BigQuery’s flexible query cost options

BigQuery provides predictable and flexible pricing models for workload management. There are mainly 2 types: On-demand pricing and Flat-rate pricing. You can easily mix and match these pricing models to get the best value for money. 

With on-demand pricing, you pay per query. This is suitable for initial experimentation or small workloads. Flat-rate pricing consists of short-term and long-term commitments. For short-term commitments or flex slots, you can buy slots for as little as 60 second durations. These enable burst use cases like seasonal spikes. With long-term commitments, you can buy slots per month or year. Monthly and annual commitments are the best choice for on-going or complex workloads that need dedicated resources with fixed costs.

Workload management

In this section we will cover three key concepts: Commitments, Reservations and Assignments 

With flat-rate pricing you purchase a commitment, where you purchase a dedicated number of BigQuery slots. The first time you buy a slot commitment, BigQuery creates a default reservation and assigns your entire Google Cloud Organization to it. Commitments are purchased in a dedicated administration project, which centralizes the billing and management of purchased slots. Slots are a regional resource, meaning they are purchased in a specific region or multi-region (e.g.
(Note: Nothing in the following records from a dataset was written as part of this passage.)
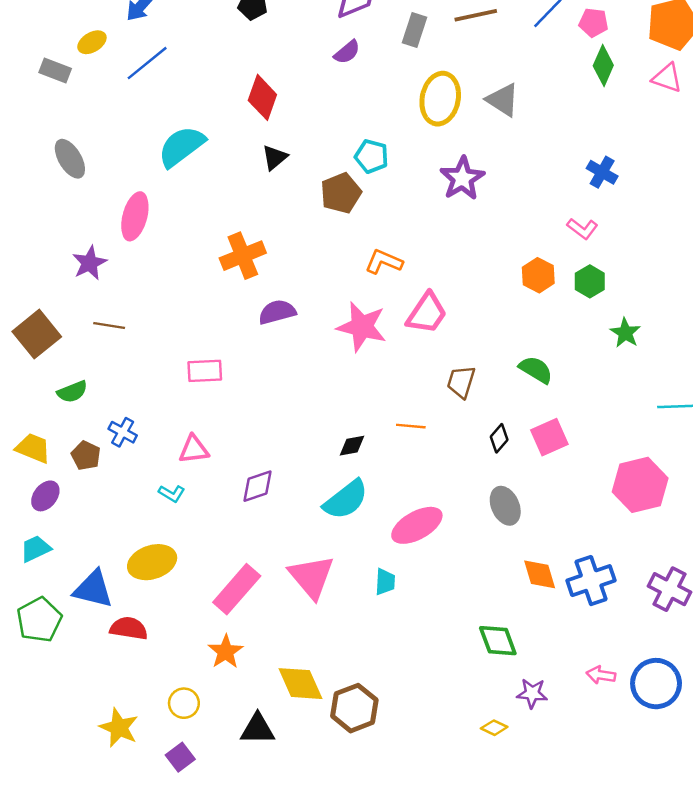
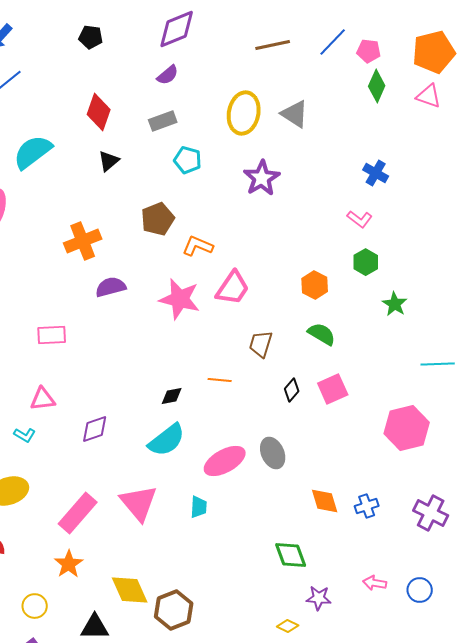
gray rectangle: (414, 30) -> (163, 121), moved, turned 52
brown pentagon: (341, 193) -> (158, 219), moved
orange hexagon: (538, 275) -> (315, 285), moved
gray ellipse: (505, 506) -> (273, 453), moved
blue cross: (591, 581) -> (367, 506), size x0.6
blue circle: (656, 684) -> (420, 590), size x0.6

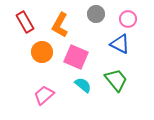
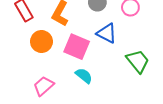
blue triangle: (120, 44) -> (107, 33), moved
green trapezoid: (116, 80) -> (138, 61), moved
US) and can only be used for jobs used on data stored in that region.

A reservation is a pool of slots created from a commitment. An assignment is used to allocate slots within a reservation to a  project, folder or the entire organization. If you don’t create any assignment, BigQuery automatically shares the slots across your organization. You can specify which jobs should be using each reservation by indicating a job type of QUERY, PIPELINE (which includes LOAD, EXTRACT, and COPY jobs) or ML_EXTERNAL. You can also force a specific project to leverage on-demand slots by assigning it to a NONE reservation.
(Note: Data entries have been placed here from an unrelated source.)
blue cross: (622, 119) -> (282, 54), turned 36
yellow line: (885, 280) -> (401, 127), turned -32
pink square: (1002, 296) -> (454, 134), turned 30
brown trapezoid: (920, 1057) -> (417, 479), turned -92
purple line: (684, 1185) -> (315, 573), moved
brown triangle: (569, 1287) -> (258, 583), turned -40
https://storage.googleapis.com/gweb-cloudblog-publish/images/Screen_Shot_2021-08-18_at_8.43.41_AM.max-900x900.png

Check the managing your workloads and reservations documentation to learn more about using these concepts. 

Resource Hierarchy

Each level in the GCP resource hierarchy inherits the assignment from the level above it, unless you override it. However, the lowest granularity of slot assignment always takes precedence. For example, let's say the organization is assigned to the “default” reservation. Any folder or project (like Project F) in the org will use the corresponding 100 slots. However, the dedicated reservation assignments for Storage (300) and Compute (500) folders will take precedence over the “default” reservation. Similarly, Project E’s “compute-dev” assignment with 100 slots will take precedence.  In this case, precedence means that they will leverage the available slots from the “storage-prod” and “compute-prod” reservations before pulling from other reservations.

https://storage.googleapis.com/gweb-cloudblog-publish/images/Screen_Shot_2021-08-18_at_8.43.57_AM.max-900x900.png
Click to enlarge

Idle slot sharing

BigQuery optimizes resource utilization with its unique idle slot sharing capability, not found in any other cloud based data warehouses, which allows any idle slots in a reservation to be available for other reservations to use. As soon as the reservation needs that capacity back, it gets it while queries consuming idle slots simply go back to using their resources as before. This happens in real-time for every slot. This means that all capacity in an organization is available to be used at any time.  

Reservation applications patterns

Priority based allocation

Organizations can leverage priority based slot consumption using reservations and idle slot sharing. Reservations with high-priority or low-priority can be used for frequent movement of jobs in and out of the critical and non-critical projects respectively. You can leverage reservations with a small number of slots, and with the idle slots sharing option disabled, to handle expensive queries or ad-hoc workloads. You can also disable the idle slot sharing option when you are looking to get slot estimates for proof-of-concept workloads. Finally, the default reservation, or reservations with no slots can be used for running jobs with lowest priority, projects assigned to these reservations will only use idle slots.

https://storage.googleapis.com/gweb-cloudblog-publish/images/bigquery_resource.max-600x600.png
Click to enlarge

For example, 

  • A company has a 5000 slot annual commitment for their organization

  • All projects in the organization are sharing these 5000 slots (see BigQuery fair scheduling for more details)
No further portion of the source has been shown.